If $A^2$ is diagonalizable, is it necessary true that $A$ is diagonalizable?

Also, the opposite: If $A$ is diagonalizable, is it necessary true that $A^2$ is diagonalizable?

I'm not sure yet, tried to prove with $A^2 = P^{-1}DP$ , but no success.

Answer 1

The first proposition is false, as for example $A^2 = 0$ for nonzero (nilpotent) $A$.

For example: $A = \begin{pmatrix} 0 & 1 \\ 0 & 0 \end{pmatrix}$.

Of course if $A$ is diagonalizable, then $A^2$ (and indeed any polynomial in $A$) is also diagonalizable: $D = P^{-1} A P$ diagonal implies $D^2 = P^{-1} A^2 P$.

Answer 2

It is actually true iif $A^2$ has only positive eigenvalues.

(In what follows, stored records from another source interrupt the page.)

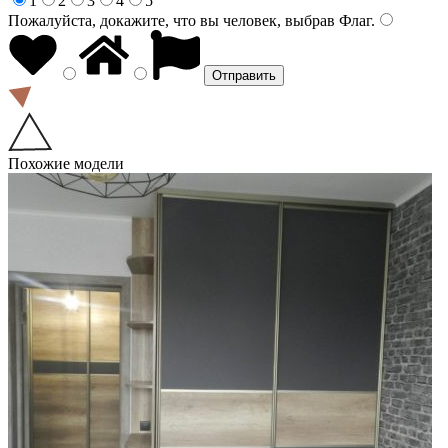
1
2
3
4
5
Пожалуйста, докажите, что вы человек, выбрав
Флаг
.
Похожие модели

If $\pi$ is a polynomial that factors completely into distinct factors (hope I'm getting this right in english, please correct otherwise) and for which $\pi(A^2)=0$ (such a polynomial exists because $A^2$ is diagonalizable), ie : $$\pi(X)=\prod_i (X-\lambda_i)$$ with distincts $\lambda_i>0$, and $\pi(A^2)=\prod_i (A^2-\lambda_i I)=0$

Then $P(X)=\pi(X^2)=\prod_i (X^2-\lambda_i)=\prod_i (X-\sqrt{\lambda_i})(X+\sqrt{\lambda_i})$ is also completely factored into distinct factors and verify $P(A)=0$ which imply with kernel lemma that $A$ is also diagonalizable.

The other side is trivial as mentionned by hardmath